Y mientras todo lo enturbian los políticos con sus cuitas y su fango, el único que conoce su sitio es el rey. Aunque Alvise lo quiera exiliar por firmar lo que no le queda más remedio que firmar.
Si hoy fuese la derecha la que exigiese la descabellada ocurrencia de no sancionar la Amnistía aprobada por el Congreso, mañana sería la izquierda la que exigiría (bajo pena de exilio en Estoril) que no firmara el monarca los Presupuestos de la derecha. Porque España es un país siempre a la gresca.
No hago más que pensar en los niños que vuelven a casa cada año diciendo que tienen que llevar una redacción al colegio para el concurso ese de "para qué sirve un rey". Convendría que alguno responda: para demostrar que al menos una institución en España, que es la Corona, sabe todavía lo que es estar en su sitio.

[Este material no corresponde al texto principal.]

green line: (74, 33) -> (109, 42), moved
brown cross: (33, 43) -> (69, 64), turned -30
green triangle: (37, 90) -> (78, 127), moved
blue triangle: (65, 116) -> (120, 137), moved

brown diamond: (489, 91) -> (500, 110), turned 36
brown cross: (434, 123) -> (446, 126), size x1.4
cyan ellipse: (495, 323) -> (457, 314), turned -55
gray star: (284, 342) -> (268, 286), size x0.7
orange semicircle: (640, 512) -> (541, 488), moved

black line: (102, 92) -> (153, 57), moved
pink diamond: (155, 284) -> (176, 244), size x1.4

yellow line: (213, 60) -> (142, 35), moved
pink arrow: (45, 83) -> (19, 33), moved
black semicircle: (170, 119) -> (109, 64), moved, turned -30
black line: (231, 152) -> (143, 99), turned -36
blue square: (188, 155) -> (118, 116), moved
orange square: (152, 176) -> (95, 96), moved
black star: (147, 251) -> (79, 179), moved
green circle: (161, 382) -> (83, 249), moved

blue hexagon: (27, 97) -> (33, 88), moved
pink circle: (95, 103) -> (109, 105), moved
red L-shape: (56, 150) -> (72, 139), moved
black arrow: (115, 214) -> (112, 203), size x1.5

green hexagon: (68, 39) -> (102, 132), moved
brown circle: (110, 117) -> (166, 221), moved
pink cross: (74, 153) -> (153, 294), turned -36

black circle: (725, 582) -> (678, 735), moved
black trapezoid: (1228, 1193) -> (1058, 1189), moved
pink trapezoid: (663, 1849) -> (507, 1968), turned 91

Así han pasado diez años desde que Felipe VI es rey. Que la democracia iba en serio lo empezamos a entender ahora que nos la quieren manosear.
Y habrá quien diga que si Juan Carlos, que si Fernando VII e incluso que si Leovigildo, si con ello desprestigia a Felipe, porque hasta ahora (mientras han degradado todas las instituciones por activa y por pasiva, mientras arremeten con la concordia que nuestros abuelos firmaron), Felipe VI es el último servidor público que mantiene en España la decencia y el prestigio que sólo Rafa Nadal habría sido capaz de sostener a pulso.
De Felipe dijeron siempre que era un tipo serio, que no era campechano como su padre. Hoy tal vez lo agradecemos, cuando hace falta un rey a la altura con la democracia cuestionada.
La Corona es el último escaparate institucional que nos queda en el mundo para no ser un hazmerreír. Como si a Tiffany le hubiesen roto a pedradas todos los cristales y sólo le quedase el de la 5.ª Avenida.
La monarquía, como el frontispicio de la RAE, "fija, limpia y da esplendor". Y así uno puede seguir diciendo en el extranjero, sin riesgo al ridículo o al dolor, que es español.